[Page images and extracted text]
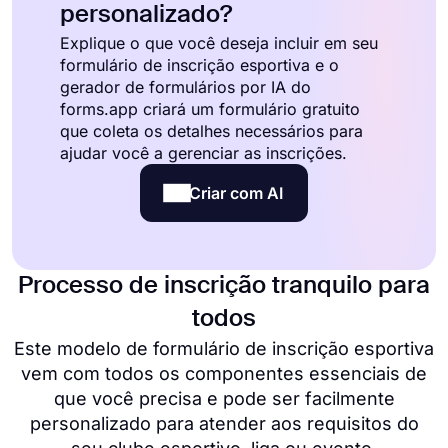
personalizado?
Explique o que você deseja incluir em seu
formulário de inscrição esportiva e o
gerador de formulários por IA do
forms.app criará um formulário gratuito
que coleta os detalhes necessários para
ajudar você a gerenciar as inscrições.
Criar com AI
Processo de inscrição tranquilo para
todos
Este modelo de formulário de inscrição esportiva
vem com todos os componentes essenciais de
que você precisa e pode ser facilmente
personalizado para atender aos requisitos do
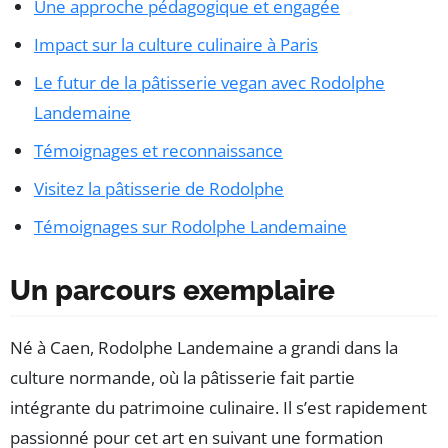
Une approche pédagogique et engagée
Impact sur la culture culinaire à Paris
Le futur de la pâtisserie vegan avec Rodolphe
Landemaine
Témoignages et reconnaissance
Visitez la pâtisserie de Rodolphe
Témoignages sur Rodolphe Landemaine
Un parcours exemplaire
Né à Caen, Rodolphe Landemaine a grandi dans la
culture normande, où la pâtisserie fait partie
intégrante du patrimoine culinaire. Il s’est rapidement
passionné pour cet art en suivant une formation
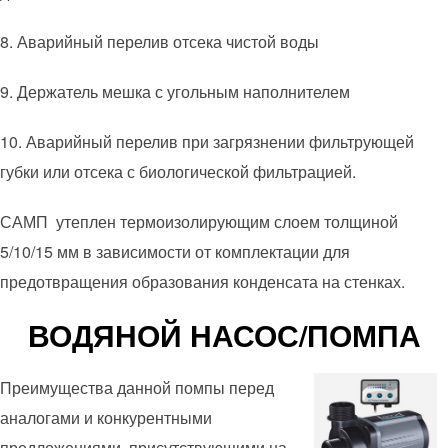
8. Аварийный перелив отсека чистой воды
9. Держатель мешка с угольным наполнителем
10. Аварийный перелив при загрязнении фильтрующей
губки или отсека с биологической фильтрацией.
САМП утеплен термоизолирующим слоем толщиной
5/10/15 мм в зависимости от комплектации для
предотвращения образования конденсата на стенках.
ВОДЯНОЙ НАСОС/ПОМПА
Преимущества данной помпы перед
аналогами и конкурентными
предложениями, присутствующими на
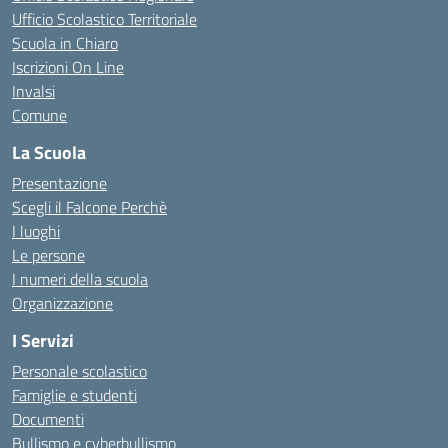
Ufficio Scolastico Territoriale
Scuola in Chiaro
Iscrizioni On Line
Invalsi
Comune
La Scuola
Presentazione
Scegli il Falcone Perchè
I luoghi
Le persone
I numeri della scuola
Organizzazione
I Servizi
Personale scolastico
Famiglie e studenti
Documenti
Bullismo e cyberbullismo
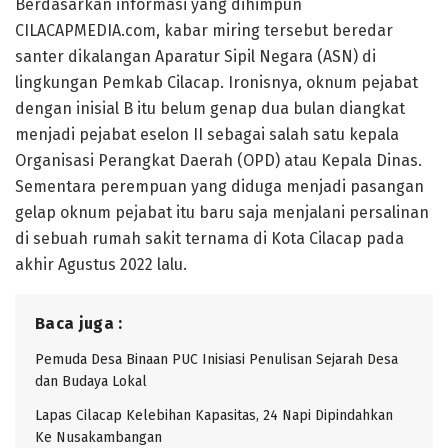
Berdasarkan informasi yang dihimpun
CILACAPMEDIA.com, kabar miring tersebut beredar
santer dikalangan Aparatur Sipil Negara (ASN) di
lingkungan Pemkab Cilacap. Ironisnya, oknum pejabat
dengan inisial B itu belum genap dua bulan diangkat
menjadi pejabat eselon II sebagai salah satu kepala
Organisasi Perangkat Daerah (OPD) atau Kepala Dinas.
Sementara perempuan yang diduga menjadi pasangan
gelap oknum pejabat itu baru saja menjalani persalinan
di sebuah rumah sakit ternama di Kota Cilacap pada
akhir Agustus 2022 lalu.
Baca juga :
Pemuda Desa Binaan PUC Inisiasi Penulisan Sejarah Desa
dan Budaya Lokal
Lapas Cilacap Kelebihan Kapasitas, 24 Napi Dipindahkan
Ke Nusakambangan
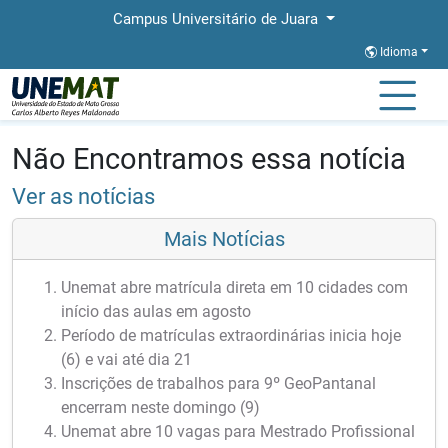
Campus Universitário de Juara
Idioma
Página Inicial
Notícias
Notícias
Não Encontramos essa notícia
Ver as notícias
Mais Notícias
Unemat abre matrícula direta em 10 cidades com
início das aulas em agosto
Período de matrículas extraordinárias inicia hoje
(6) e vai até dia 21
Inscrições de trabalhos para 9º GeoPantanal
encerram neste domingo (9)
Unemat abre 10 vagas para Mestrado Profissional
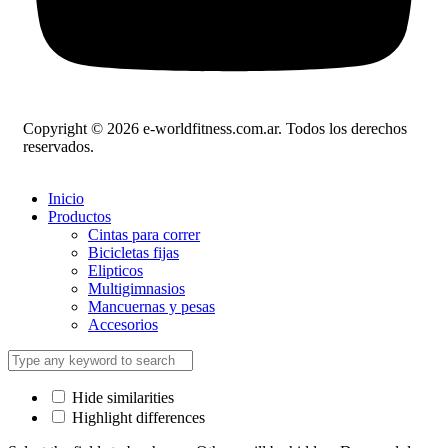
Copyright © 2026 e-worldfitness.com.ar. Todos los derechos
reservados.
Inicio
Productos
Cintas para correr
Bicicletas fijas
Elipticos
Multigimnasios
Mancuernas y pesas
Accesorios
Hide similarities
Highlight differences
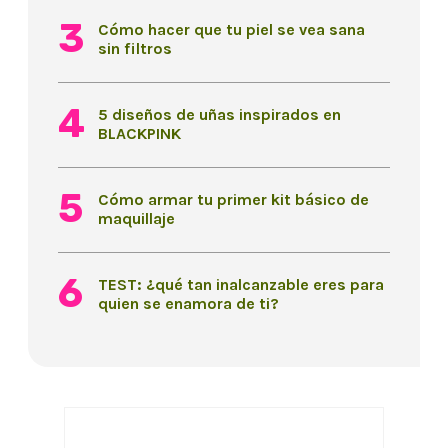
Cómo hacer que tu piel se vea sana
sin filtros
5 diseños de uñas inspirados en
BLACKPINK
Cómo armar tu primer kit básico de
maquillaje
TEST: ¿qué tan inalcanzable eres para
quien se enamora de ti?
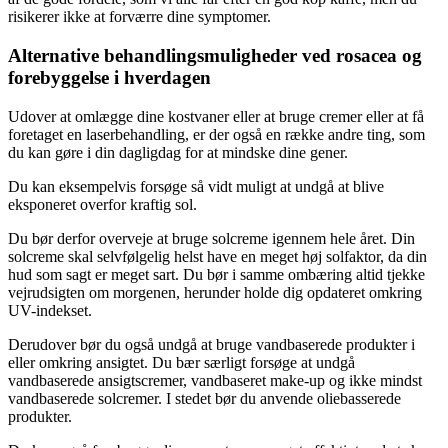
risikerer ikke at forværre dine symptomer.
Alternative behandlingsmuligheder ved rosacea og
forebyggelse i hverdagen
Udover at omlægge dine kostvaner eller at bruge cremer eller at få
foretaget en laserbehandling, er der også en række andre ting, som
du kan gøre i din dagligdag for at mindske dine gener.
Du kan eksempelvis forsøge så vidt muligt at undgå at blive
eksponeret overfor kraftig sol.
Du bør derfor overveje at bruge solcreme igennem hele året. Din
solcreme skal selvfølgelig helst have en meget høj solfaktor, da din
hud som sagt er meget sart. Du bør i samme ombæring altid tjekke
vejrudsigten om morgenen, herunder holde dig opdateret omkring
UV-indekset.
Derudover bør du også undgå at bruge vandbaserede produkter i
eller omkring ansigtet. Du bær særligt forsøge at undgå
vandbaserede ansigtscremer, vandbaseret make-up og ikke mindst
vandbaserede solcremer. I stedet bør du anvende oliebasserede
produkter.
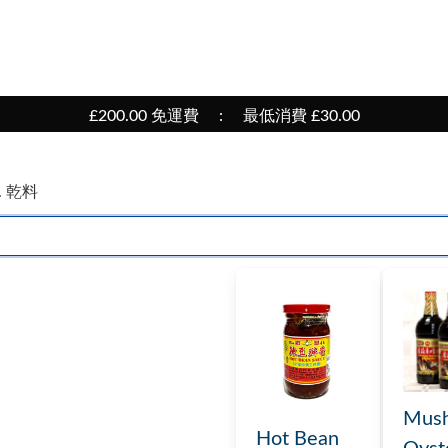
£200.00 免運費 : 最低消費 £30.00
. 乾料
Mus
Hot Bean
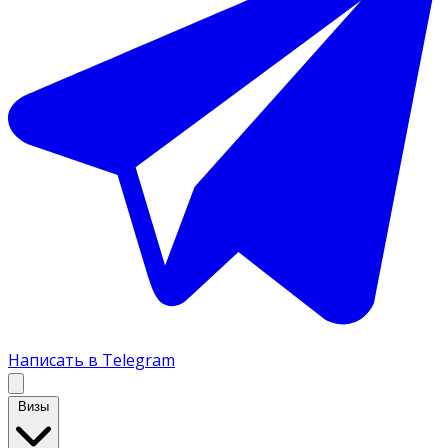
Написать в Telegram
Визы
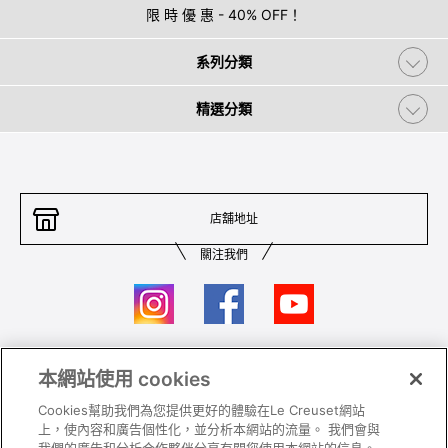
限 時 優 惠 - 40% OFF！
系列分類
精選分類
店舖地址
關注我們
本網站使用 cookies
聯絡我們
條件及細則
Cookies幫助我們為您提供更好的體驗在Le Creuset網站
私隱政策
保養及使用
上，使內容和廣告個性化，並分析本網站的流量。 我們會與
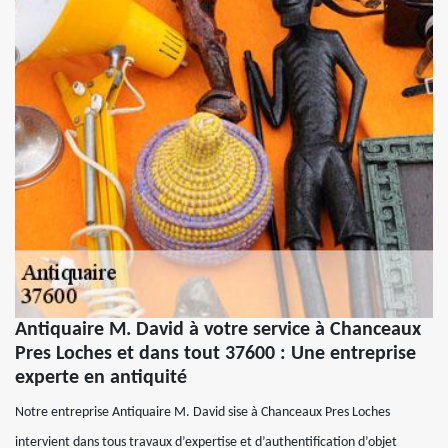
Antiquaire M. David à votre service à Chanceaux
Pres Loches et dans tout 37600 : Une entreprise
experte en antiquité
Notre entreprise Antiquaire M. David sise à Chanceaux Pres Loches
intervient dans tous travaux d’expertise et d’authentification d’objet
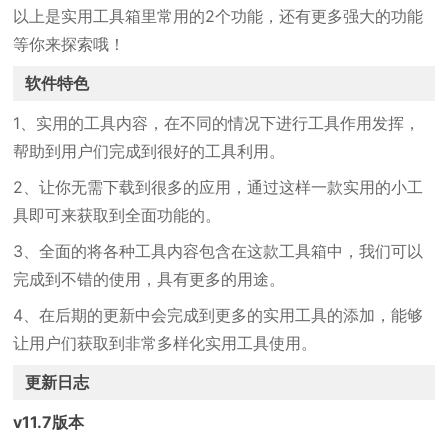
以上是实用工具箱里常用的2个功能，还有更多强大的功能
等你来探索哦！
软件特色
1、实用的工具内容，在不同的情况下进行工具作用发挥，
帮助到用户们完成到很好的工具利用。
2、让你无需下载到很多的应用，通过这样一款实用的小工
具即可来获取到全面功能的。
3、全面的将各种工具内容包含在这款工具箱中，我们可以
完成到不错的使用，具有更多的用途。
4、在后期的更新中会完成到更多的实用工具的添加，能够
让用户们获取到非常多样化实用工具使用。
更新日志
v11.7版本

Try it - From the entries, report each line that includes the word "undgå".

Result for this task -
Du kan eksempelvis forsøge så vidt muligt at undgå at blive
Derudover bør du også undgå at bruge vandbaserede produkter i
eller omkring ansigtet. Du bær særligt forsøge at undgå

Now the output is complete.